The great allure is foreshadowed in one of my previous answers. From international politics to modes of technological warfare, from repressed personal rights to genocide, from media machinations to religious conflict to terrorism, most of the big issues of the beginning of the 21st century were in full uproar at the beginning of the 20th.

How do you keep on top of all the research?

I’ve accumulated an extensive library of useful physical books, including fifty Sears catalogs from 1893 to 1993. During the Cobb period almost literally every quotidian thing a person might own was sold and described in detail by Sears. But these Cobb thrillers could not have been written nearly so well or accurately if it weren’t for another major resource. By rights I should be dedicating all the Cobb novels to Google. For Google Books and for their word-search access to the vast informational resources of the Internet as a whole.

You famously wrote a short story in real-time on a webcast – what did you discover about your own writing process by doing it?

I was reminded of how solitary a task literary creation really is. And must be. Doing that project was a serious act of creative schizophrenia, toggling between the trance state of good writing to the analytical state of teaching your own process. By the way, that whole series is viewable on YouTube, under the title Inside Creative Writing. In spite of being two hours long, the first episode, as of the first of December 2014, has 59,000 views.

Take us through a typical writing day for you.

Up early, usually before dawn. Feed the dogs. Grind and brew the special coffee beans for which I’m always scouring the micro-roasters on the Internet. Write (on an iMac) for as long as I need in order to meet my daily quota of polished words, usually 400 to 500. That “writing” often includes several hours each day of ad hoc period research. What would her perfume be in 1915? Where is the safety catch on that Luger pistol? What were the London taxis in that era and where did the passengers sit? Etc. Etc. Etc.

Your collection of short stories A Good Scent from a Strange Mountain, won the 1993 Pulitzer Prize for Fiction – how did winning such acclaim affect your writing subsequently?

As for the writing itself, not at all. I might have been expected to repeat the sort of book that won the prize but I stubbornly stayed the writer I was before, open to following the muse wherever she leads, ready to reinvent myself with each book.
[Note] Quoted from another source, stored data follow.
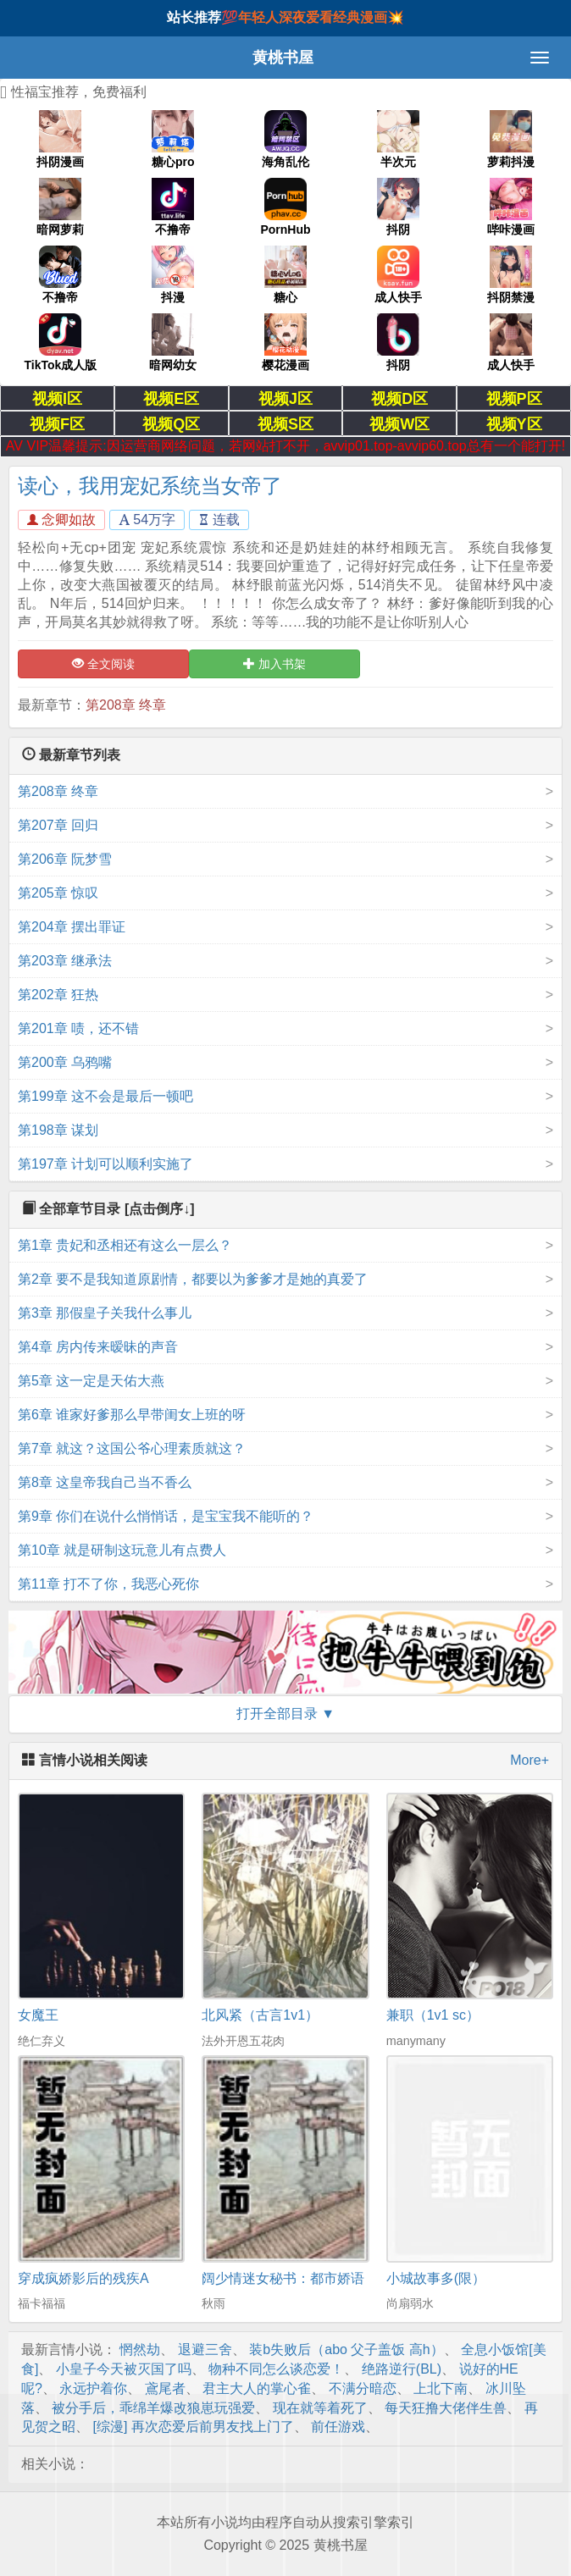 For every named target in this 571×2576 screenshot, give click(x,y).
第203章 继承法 (65, 961)
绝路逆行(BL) (401, 2369)
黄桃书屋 (282, 57)
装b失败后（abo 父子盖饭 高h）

Who are the authors you admire, and why?

I always duck this question because I admire many of my contemporaries and as soon as I start listing them I forget someone. I run into too many writers in too many places to risk hurting any feelings. Of dead writers there are also many. But let me mention Graham Greene. He divided his work into his novels and his “entertainments”. I suspect he smiled an ironic smile at this division, however. His entertainments were often, in their deepest core, as “literary” as the rest of his work. I would hope this is true of the Cobb books as well. So called serious writers have too often and unnecessarily exiled themselves from dynamic storytelling.

Give me some advice about writing…

Write every day. Every day.

What’s next for Cobb?

The beans for the fourth novel have been roasted. I’m drinking a bottle-of-wine novel at the moment, but I will grind and begin to brew those Cobb beans sometime next fall.